## Exercise details
The entries below are to be restated exactly, and their images are to be omitted.

## Material provided
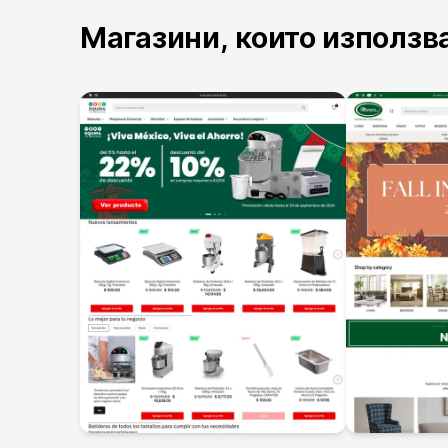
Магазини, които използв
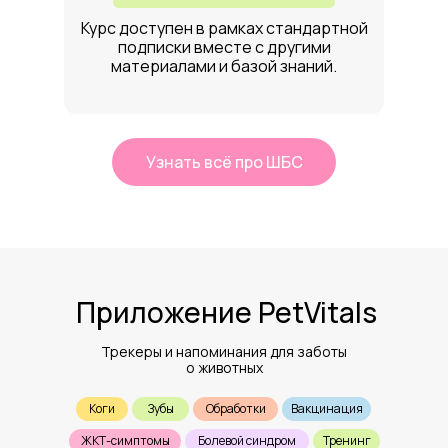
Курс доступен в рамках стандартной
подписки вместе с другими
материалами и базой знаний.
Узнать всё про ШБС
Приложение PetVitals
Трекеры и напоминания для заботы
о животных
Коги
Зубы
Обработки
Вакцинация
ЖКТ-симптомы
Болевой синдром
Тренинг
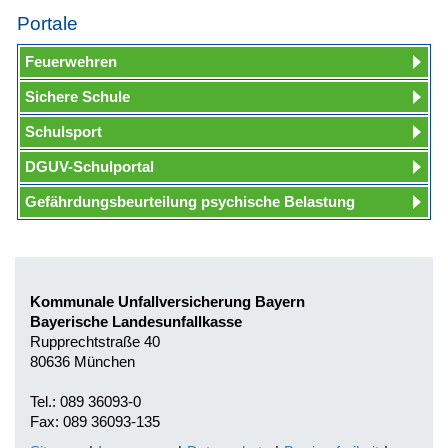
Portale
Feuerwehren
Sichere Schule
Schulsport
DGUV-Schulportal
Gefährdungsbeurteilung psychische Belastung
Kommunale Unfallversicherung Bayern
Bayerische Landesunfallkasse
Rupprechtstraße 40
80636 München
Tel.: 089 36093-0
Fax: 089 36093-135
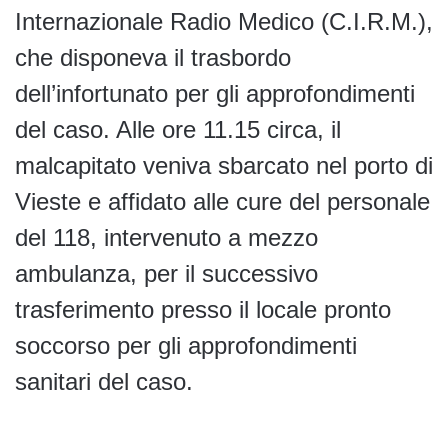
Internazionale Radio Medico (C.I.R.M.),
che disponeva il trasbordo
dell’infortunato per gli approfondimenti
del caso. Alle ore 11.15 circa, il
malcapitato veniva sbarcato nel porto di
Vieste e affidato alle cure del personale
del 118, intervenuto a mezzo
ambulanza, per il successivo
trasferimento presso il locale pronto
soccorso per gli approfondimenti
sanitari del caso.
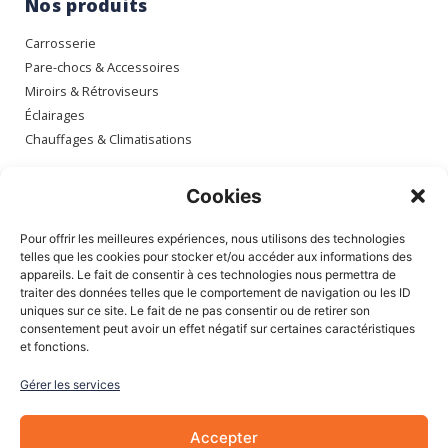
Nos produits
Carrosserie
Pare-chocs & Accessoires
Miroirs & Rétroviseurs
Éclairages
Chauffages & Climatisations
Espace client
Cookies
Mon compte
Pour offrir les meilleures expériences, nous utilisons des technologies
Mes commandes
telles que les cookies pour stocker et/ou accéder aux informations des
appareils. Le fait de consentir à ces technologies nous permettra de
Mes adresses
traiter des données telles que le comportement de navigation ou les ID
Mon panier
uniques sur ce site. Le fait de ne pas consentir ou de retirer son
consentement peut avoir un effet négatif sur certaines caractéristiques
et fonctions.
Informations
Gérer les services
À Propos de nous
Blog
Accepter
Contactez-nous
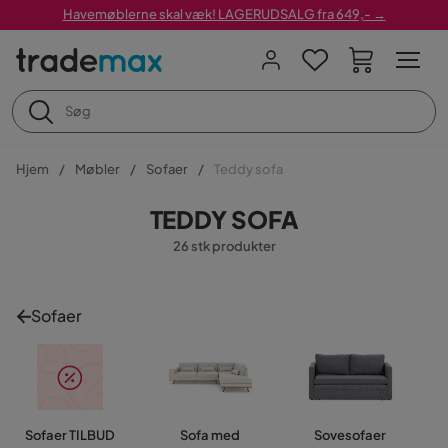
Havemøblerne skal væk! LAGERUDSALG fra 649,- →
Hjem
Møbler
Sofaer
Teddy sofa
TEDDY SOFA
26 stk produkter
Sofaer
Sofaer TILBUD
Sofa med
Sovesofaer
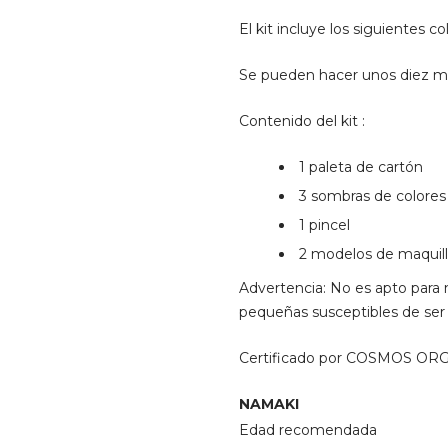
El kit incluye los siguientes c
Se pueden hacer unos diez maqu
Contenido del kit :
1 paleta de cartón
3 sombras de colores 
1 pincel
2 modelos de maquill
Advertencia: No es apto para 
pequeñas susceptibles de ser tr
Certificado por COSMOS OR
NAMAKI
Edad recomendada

## Written solution
Магазини, които използв
Курс доступен в рамках стандартной
подписки вместе с другими
материалами и базой знаний.
Узнать всё про ШБС
Приложение PetVitals
Трекеры и напоминания для заботы
о животных
Коги
Зубы
Обработки
Вакцинация
ЖКТ-симптомы
Болевой синдром
Тренинг
Portale
Feuerwehren
Sichere Schule
Schulsport
DGUV-Schulportal
Gefährdungsbeurteilung psychische Belastung
Kommunale Unfallversicherung Bayern
Bayerische Landesunfallkasse
Rupprechtstraße 40
80636 München
Tel.: 089 36093-0
Fax: 089 36093-135
Internazionale Radio Medico (C.I.R.M.),
che disponeva il trasbordo
dell’infortunato per gli approfondimenti
del caso. Alle ore 11.15 circa, il
malcapitato veniva sbarcato nel porto di
Vieste e affidato alle cure del personale
del 118, intervenuto a mezzo
ambulanza, per il successivo
trasferimento presso il locale pronto
soccorso per gli approfondimenti
sanitari del caso.
Nos produits
Carrosserie
Pare-chocs & Accessoires
Miroirs & Rétroviseurs
Éclairages
Chauffages & Climatisations
Espace client
Cookies
Mon compte
Pour offrir les meilleures expériences, nous utilisons des technologies
Mes commandes
telles que les cookies pour stocker et/ou accéder aux informations des
appareils. Le fait de consentir à ces technologies nous permettra de
Mes adresses
traiter des données telles que le comportement de navigation ou les ID
Mon panier
uniques sur ce site. Le fait de ne pas consentir ou de retirer son
consentement peut avoir un effet négatif sur certaines caractéristiques
et fonctions.
Informations
Gérer les services
À Propos de nous
Blog
Accepter
Contactez-nous
Havemøblerne skal væk! LAGERUDSALG fra 649,- →
Hjem
Møbler
Sofaer
Teddy sofa
TEDDY SOFA
26 stk produkter
Sofaer
Sofaer TILBUD
Sofa med
Sovesofaer
El kit incluye los siguientes c
Se pueden hacer unos diez maqu
Contenido del kit :
1 paleta de cartón
3 sombras de colores 
1 pincel
2 modelos de maquill
Advertencia: No es apto para 
pequeñas susceptibles de ser tr
Certificado por COSMOS OR
NAMAKI
Edad recomendada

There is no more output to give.